Instructions to follow: Retype the records in full, and please keep the pictures out of the copy.

(Transcribed page contents)

- Opening Delimiter -

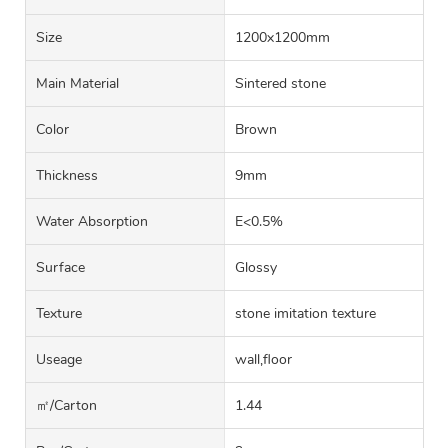
Size
1200x1200mm
Main Material
Sintered stone
Color
Brown
Thickness
9mm
Water Absorption
E<0.5%
Surface
Glossy
Texture
stone imitation texture
Useage
wall,floor
㎡/carton
1.44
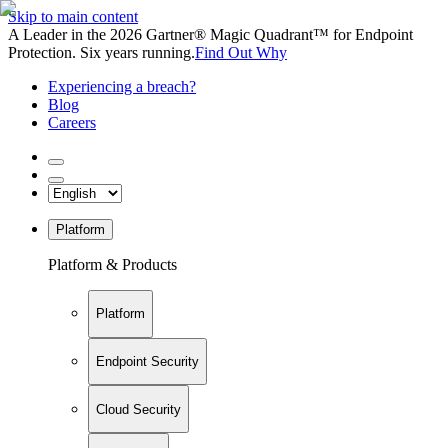
Skip to main content
A Leader in the 2026 Gartner® Magic Quadrant™ for Endpoint
Protection. Six years running.
Find Out Why
Experiencing a breach?
Blog
Careers
Platform
Platform & Products
Platform
Endpoint Security
Cloud Security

- Closing Delimiter -

Task output:
Size
1200x1200mm
Main Material
Sintered stone
Color
Brown
Thickness
9mm
Water Absorption
E<0.5%
Surface
Glossy
Texture
stone imitation texture
Useage
wall,floor
㎡/carton
1.44
Skip to main content
A Leader in the 2026 Gartner® Magic Quadrant™ for Endpoint
Protection. Six years running.
Find Out Why
Experiencing a breach?
Blog
Careers
Platform
Platform & Products
Platform
Endpoint Security
Cloud Security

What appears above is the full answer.